"Ah sì? Tu non sei il padrone...". La dura lite nel cuore della notte

Un Consiglio dei ministri finito a tarda notte in rissa. Che cosa si sono detti i ministri a porte chiuse

"Ah sì? Tu non sei il padrone...". La dura lite nel cuore della notte

Alla fine la riunione è praticamente finita in rissa. Nell’ultima notte del Conte bis, la rissa si è disputata sui soldi del Mes.

Rissa Bellanova-Gualtieri

A tenere banco inizialmente la ministra di Italia viva Teresa Bellanova che, come riportato dal Corriere, ha cercato di spiegare l’astensione di Italia viva sul recovery. Ma subito è stata attaccata e zittita. Gualtieri, Amendola, Boccia, e Provenzano hanno rigettato la richiesta-ultimatum di inserire i 36 miliardi per la sanità nel piano per il Next Generation Eu. Bellanova non è certo stata zitta e ha alzato la voce ancora di più, puntando il dito contro Gualtieri, ministro dell'economia e delle finanze: “Tu non sei il padrone del Recovery!”.

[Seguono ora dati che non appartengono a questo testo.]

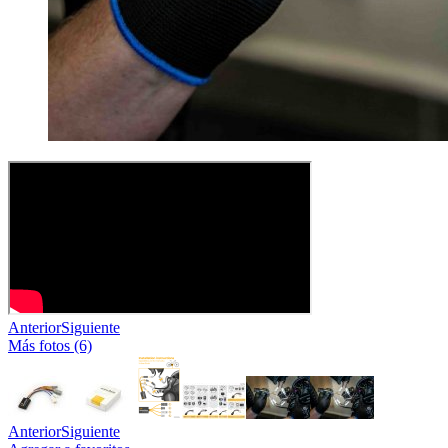
Anterior
Siguiente
Más fotos (6)
Anterior
Siguiente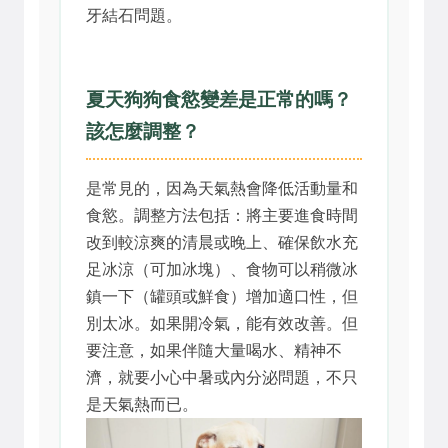
牙結石問題。
夏天狗狗食慾變差是正常的嗎？
該怎麼調整？
是常見的，因為天氣熱會降低活動量和
食慾。調整方法包括：將主要進食時間
改到較涼爽的清晨或晚上、確保飲水充
足冰涼（可加冰塊）、食物可以稍微冰
鎮一下（罐頭或鮮食）增加適口性，但
別太冰。如果開冷氣，能有效改善。但
要注意，如果伴隨大量喝水、精神不
濟，就要小心中暑或內分泌問題，不只
是天氣熱而已。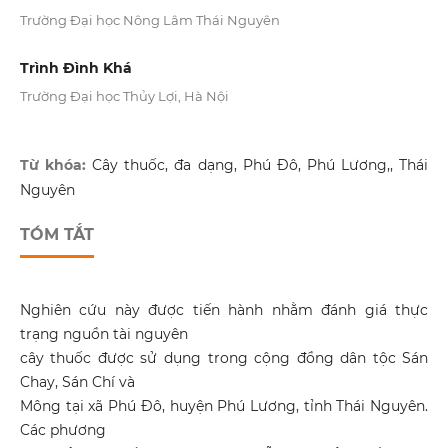
Trường Đại học Nông Lâm Thái Nguyên
Trình Đình Khá
Trường Đại học Thủy Lợi, Hà Nội
Từ khóa:
Cây thuốc, đa dạng, Phú Đô, Phú Lương,, Thái
Nguyên
TÓM TẮT
Nghiên cứu này được tiến hành nhằm đánh giá thực
trạng nguồn tài nguyên
cây thuốc được sử dụng trong cộng đồng dân tộc Sán
Chay, Sán Chí và
Mông tại xã Phú Đô, huyện Phú Lương, tỉnh Thái Nguyên.
Các phương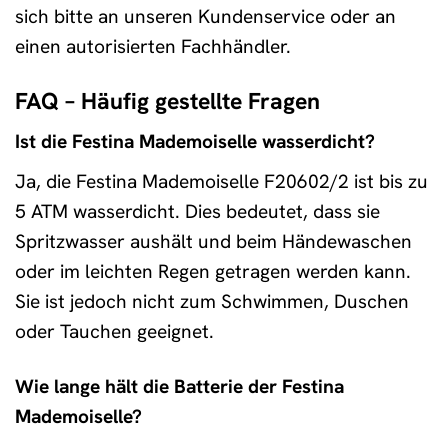
sich bitte an unseren Kundenservice oder an
einen autorisierten Fachhändler.
FAQ – Häufig gestellte Fragen
Ist die Festina Mademoiselle wasserdicht?
Ja, die Festina Mademoiselle F20602/2 ist bis zu
5 ATM wasserdicht. Dies bedeutet, dass sie
Spritzwasser aushält und beim Händewaschen
oder im leichten Regen getragen werden kann.
Sie ist jedoch nicht zum Schwimmen, Duschen
oder Tauchen geeignet.
Wie lange hält die Batterie der Festina
Mademoiselle?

È quindi intervenuto il ministro della Salute Roberto Speranza che, invece di mitigare i toni, ha detto:“Dovete smetterla di strumentalizzare l’emergenza Covid”. E Conte ha subito sottolineato la frase in modo anche duro: “Chi specula sul numero dei morti per chiedere il Mes, offende la ragione e l’etica”. A mezzanotte e 40 minuti ancora la rissa non si era placata. Anche i 5Stelle hanno detto la loro uniti a Palazzo Chigi, definendo il Mes una “proposta irricevibile”. Insomma, quello che il premier ancora sperava prima di varcare la porta, ovvero di raggiungere un accordo con Renzi, sembra così essere naufragato miseramente. Anche perché Conte sembra irremovibile sulle sue posizioni, ed eventualmente toccherebbe al leader di Italia viva fare un passo indietro. Cosa alquanto impensabile da come stanno andando le cose.

Ecco chi è il responsabile della crisi

Il presidente del Consiglio ha continuato per tutta la notte a sostenere che “annunciare una crisi al buio in piena pandemia è un fatto molto grave e io non posso far finta di nulla, gli italiani devono sapere di chi è la responsabilità. In mattinata Palazzo Chigi in una nota ha fatto sapere che se Renzi deciderà di ritirare le sue ministre, per Conte “sarà impossibile rifare un nuovo esecutivo con il sostegno di Iv”. Anche i dirigenti del Movimento sono dello stesso parere e mostrano di fare quadrato intorno al premier. Il Pd avverte: “È un suicidio, se bruci la strada del Conte ter e non hai i Responsabili, finisce che vai a casa”.

Qualcuno parla di una crisi lampo pilotata come tentativo estremo. Anche perché Renzi ha rinviato al pomeriggio la conferenza stampa. Prima del Consiglio dei ministri i dem contemplavano la possibilità che “se Renzi si ferma e vota il Dpcm, la proroga dello stato di emergenza e lo scostamento di bilancio, allora un rimpastino si può fare”. Sembra che Conte sia molto determinato a non mollare e lontano dall’idea di firmare le sue dimissioni. Un fedelissimo avrebbe fatto i suoi conti, arrivando al punto che, unendo i voti di Renzi, Salvini, Meloni e Berlusconi si arriverebbe a 153, con otto voti in meno della maggioranza assoluta. Conte potrebbe quindi continuare. Nel 1990 Andreotti andò avanti sostituendo i ministri dimissionari.

Conte sfida Renzi

Ma Conte sembra preferisca parlamentarizzare la crisi, anche rischiando di perdere la guerra. Il Colle non sarebbe però di questa idea, teme infatti forzature in un momento non proprio dei migliori per l’Italia. Ma Conte, in caso di strappo, vuole sfidare Renzi, anche incolpandolo della rottura irresponsabile da lui voluta. La speranza del premier è che qualcuno decida di votare per lui. Qualcuno dei suoi spera che abbia già trovato almeno una quindicina di voti per stare sicuri. Tra questi Gianni Letta. La Carfagna ha però definito il soccorso di Forza Italia come “fantascienza”. O anche l’ex azzurro e ora nel misto Raffaele Fantetti. Staremo a vedere, la partita è ancora tutta da giocare.